(Problem)
Copy every line of the records that includes the word "フルリモート".

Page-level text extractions
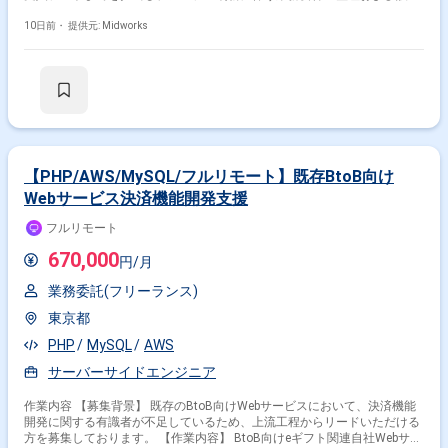
支援を実施いただきます。 開発業務は主にオフショアチームが担当するた
め、設計・レビュー・受入を中心としたポジションとなります。 物流業務
10日前・
提供元: Midworks
の効率化およびシステム基盤の刷新を推進する案件です。 【作業内容】
・物流システムリプレイスに伴う要件定義をご担当いただきます ・外部設
計および各種設計資料の作成を実施いただきます ・オフショア開発チーム
との調整および成果物レビューをご担当いただきます ・受入テストの計
画、実施および品質確認を行っていただきます ・プロジェクト推進に伴う
課題管理および関係者調整をご担当いただきます
【PHP/AWS/MySQL/フルリモート】既存BtoB向け
Webサービス決済機能開発支援
フルリモート
670,000
円/月
業務委託(フリーランス)
東京都
PHP
MySQL
AWS
サーバーサイドエンジニア
作業内容 【募集背景】 既存のBtoB向けWebサービスにおいて、決済機能
開発に関する有識者が不足しているため、上流工程からリードいただける
方を募集しております。 【作業内容】 BtoB向けeギフト関連自社Webサー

(Exercise result)
【PHP/AWS/MySQL/フルリモート】既存BtoB向け
フルリモート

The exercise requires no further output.